Rishubh Parihar, Vaibhav Agrawal, Sachidanand VS, R. Venkatesh Babu

2025-04-11

Compass Control: Multi Object Orientation Control for Text-to-Image
  Generation

Summary

This paper talks about Compass Control, a new way to make AI-generated images where you can tell the computer exactly which way you want each object in the picture to face, like giving each object its own compass direction. This is especially useful when creating scenes with several objects that need to be positioned and oriented just right.

What's the problem?

The problem is that current text-to-image AI models are good at making images from descriptions, but they struggle when you want to control the exact 3D orientation of multiple objects in one scene. For example, if you want one car facing left and another facing right, most models can't reliably get both directions correct just from the text prompt.

What's the solution?

To fix this, the researchers invented a system where each object in the prompt gets a special 'compass token' that encodes its orientation, like an angle or direction. A lightweight encoder turns the desired direction into this token, and the model is trained on lots of computer-generated scenes to learn how to use these tokens. They also added a method that makes sure each compass token only affects its own object, so the directions don't get mixed up. This lets the model generate images where each object faces exactly the way you want, even for new objects or more complicated scenes.

Why it matters?

This work matters because it gives artists, designers, and anyone using AI image generators much more control over how their scenes look, especially when accuracy is important. It also pushes the technology forward by making it possible to create more realistic and customized images with less trial and error.

Abstract

Existing approaches for controlling text-to-image diffusion models, while powerful, do not allow for explicit 3D object-centric control, such as precise control of object orientation. In this work, we address the problem of multi-object orientation control in text-to-image diffusion models. This enables the generation of diverse multi-object scenes with precise orientation control for each object. The key idea is to condition the diffusion model with a set of orientation-aware compass tokens, one for each object, along with text tokens. A light-weight encoder network predicts these compass tokens taking object orientation as the input. The model is trained on a synthetic dataset of procedurally generated scenes, each containing one or two 3D assets on a plain background.
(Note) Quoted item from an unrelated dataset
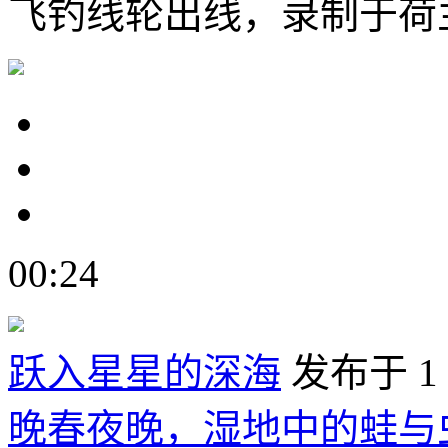
飞钓线轮出线，录制于荷
00:24
跃入星星的深海
发布于 1
晚春夜晚，湿地中的蛙与虫鸣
However, direct training this framework results in poor orientation control as well as leads to entanglement among objects. To mitigate this, we intervene in the generation process and constrain the cross-attention maps of each compass token to its corresponding object regions. The trained model is able to achieve precise orientation control for a) complex objects not seen during training and b) multi-object scenes with more than two objects, indicating strong generalization capabilities. Further, when combined with personalization methods, our method precisely controls the orientation of the new object in diverse contexts. Our method achieves state-of-the-art orientation control and text alignment, quantified with extensive evaluations and a user study.